= BC1 =

Boccia classification

BC1 is a boccia classification. The class is open to people with several different types of disabilities, including cerebral palsy. BC1 players have events open to them in boccia on the Paralympic Games program.

==Definition==
In 2000, BBC Sport defined this classification as "in class 1 those athletes who are dependent on an electric wheelchair or assistance for mobility," In 2008, BBC Sport defined this classification was "BC1: Athletes may compete with the help of an assistant, who must remain outside the athlete's playing box. The assistant can only stabilize or adjust the playing chair and give a ball to the player on his request" In 2008, the Australian Broadcasting Corporation defined this classification was "BC1: This category is for both throwers and foot players (those who kick the balls to the jack). Athletes can have help from an assistant, who can hold the player's wheelchair steady or adjust it, and can give the ball to the player for the next attempt, if the player asks for it." In 2012, the Cerebral Palsy International Sports and Recreation Association defined this classification as: "BC 1 – These athletes have restricted trunk movement and poor sitting balance but is able to throw the ball, usually overhand. If needed, this athlete may have an assistant hand them the ball." In 2012, the Great Britain Boccia Federation defined this classification as: "Players with Cerebral Palsy who are able to use their hands or feet to consistently propel a ball into play. BC1 athletes may have an aide on court to pass them their ball before each shot"

== Disability groups ==
One of the disability groups in this classification is boccia with cerebral palsy, including CP-ISRA CP1 and CP2 classified players.

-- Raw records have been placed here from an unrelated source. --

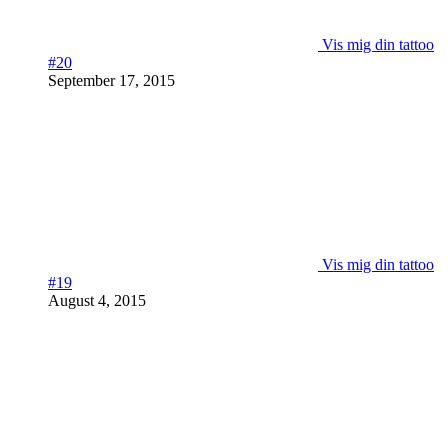
Vis mig din tattoo
#20
September 17, 2015
Vis mig din tattoo
#19
August 4, 2015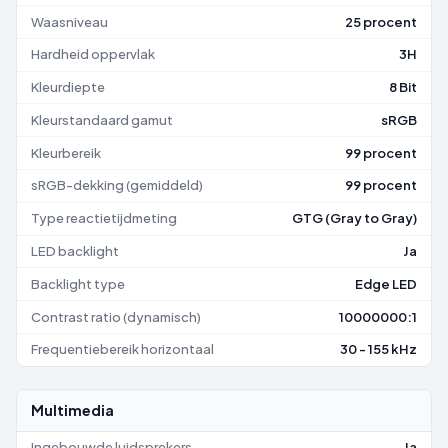
Waasniveau
25 procent
Hardheid oppervlak
3H
Kleurdiepte
8 Bit
Kleurstandaard gamut
sRGB
Kleurbereik
99 procent
sRGB-dekking (gemiddeld)
99 procent
Type reactietijdmeting
GTG (Gray to Gray)
LED backlight
Ja
Backlight type
Edge LED
Contrast ratio (dynamisch)
10000000:1
Frequentiebereik horizontaal
30 - 155 kHz
Multimedia
Ingebouwde luidsprekers
Ja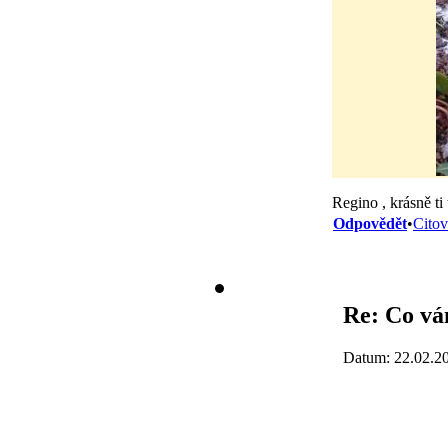
Regino , krásně ti
Odpovědět
•
Citov
Re: Co vá
Datum: 22.02.2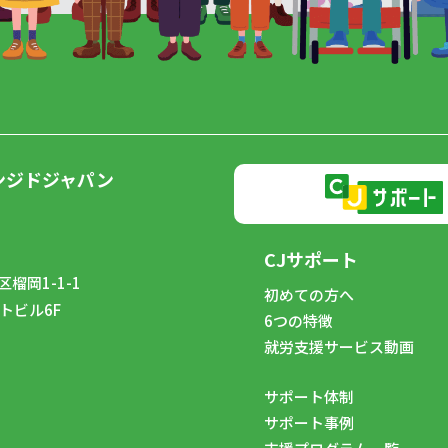
ンジドジャパン
CJサポート
榴岡1-1-1
初めての方へ
トビル6F
6つの特徴
8
就労支援サービス動画
サポート体制
サポート事例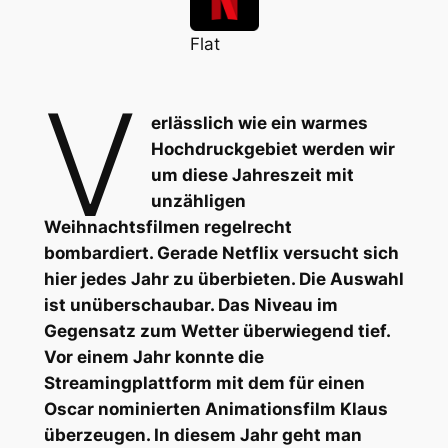
Flat
V
erlässlich wie ein warmes
Hochdruckgebiet werden wir
um diese Jahreszeit mit
unzähligen
Weihnachtsfilmen regelrecht
bombardiert. Gerade Netflix versucht sich
hier jedes Jahr zu überbieten. Die Auswahl
ist unüberschaubar. Das Niveau im
Gegensatz zum Wetter überwiegend tief.
Vor einem Jahr konnte die
Streamingplattform mit dem für einen
Oscar nominierten Animationsfilm
Klaus
überzeugen. In diesem Jahr geht man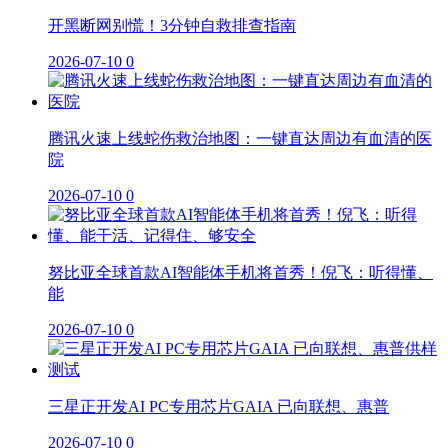
开黑断网别慌！3分钟自救排查指南
2026-07-10
0
腾讯火速上线蛇伤救治地图：一键直达周边有血清的医
院
2026-07-10
0
努比亚全球首款AI智能体手机将首秀！倪飞：听得懂、
能
2026-07-10
0
三星正开发AI PC专用芯片GAIA 已向联想、惠普
2026-07-10
0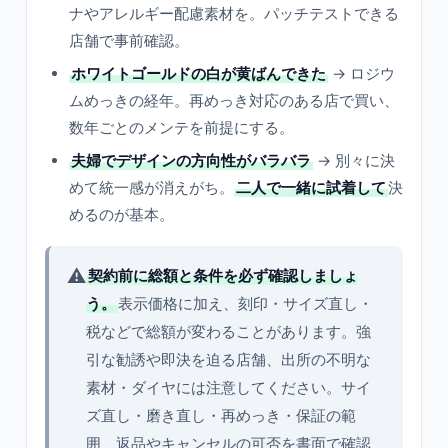
ナやアレルギー配慮素材を。パッチテストできる
店舗で事前確認。
ホワイトゴールドの白が黄ばんできた
→ ロジウ
ムめっきの経年。再めっき対応のある店で買い、
数年ごとのメンテを前提にする。
夫婦でデザインの方向性がバラバラ
→ 別々に決
めて統一感が消えがち。
二人で一緒に試着して
決
めるのが基本。
⚠️
契約前に総額と条件を必ず確認しましょ
う。
表示価格に加え、刻印・サイズ直し・
税などで総額が変わることがあります。強
引な勧誘や即決を迫る店舗、出所の不明な
素材・ダイヤには注意してください。サイ
ズ直し・磨き直し・再めっき・保証の範
囲、返品やキャンセルの可否を書面で確認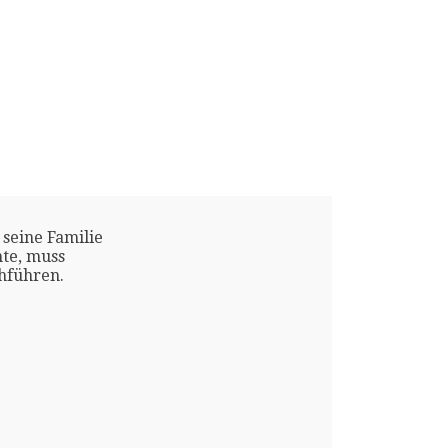
 seine Familie
te, muss
chführen.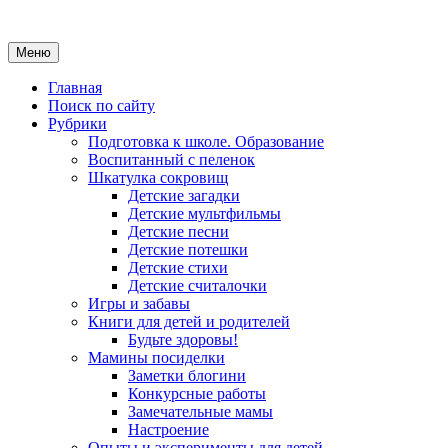
Меню
Главная
Поиск по сайту
Рубрики
Подготовка к школе. Образование
Воспитанный с пеленок
Шкатулка сокровищ
Детские загадки
Детские мультфильмы
Детские песни
Детские потешки
Детские стихи
Детские считалочки
Игры и забавы
Книги для детей и родителей
Будьте здоровы!
Мамины посиделки
Заметки блогини
Конкурсные работы
Замечательные мамы
Настроение
Опыты и эксперименты для детей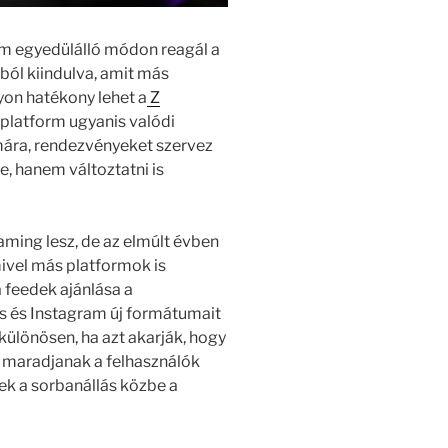
rm egyedülálló módon reagál a
ból kiindulva, amit más
yon hatékony lehet a
Z
A platform ugyanis valódi
mára, rendezvényeket szervez
e, hanem változtatni is
eaming lesz, de az elmúlt évben
mivel más platformok is
a feedek ajánlása a
ts és Instagram új formátumait
 különösen, ha azt akarják, hogy
 maradjanak a felhasználók
ek a sorbanállás közbe a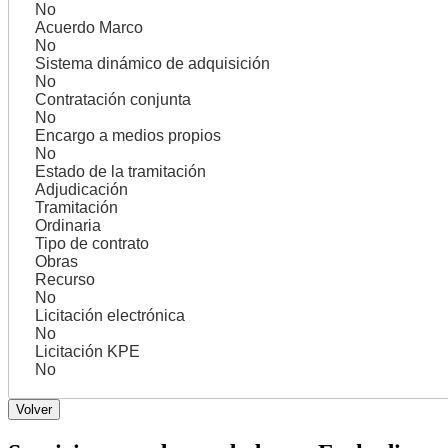
No
Acuerdo Marco
No
Sistema dinámico de adquisición
No
Contratación conjunta
No
Encargo a medios propios
No
Estado de la tramitación
Adjudicación
Tramitación
Ordinaria
Tipo de contrato
Obras
Recurso
No
Licitación electrónica
No
Licitación KPE
No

CP1 competitors are classified as either BC1 or BC3. In BC1, they can generally throw the ball past the V Line. They are allowed to have assistants. CP1 sportspeople tend to use electric wheelchairs. They may have controlled shakes and twitches. They have severely limited of their trunk and limbs. When participating in sport, CP1 competitors tend to have low energy expenditure. This bodily activity can spike their metabolic rate. CP1 competitors have worse upper body control when compared to CP2.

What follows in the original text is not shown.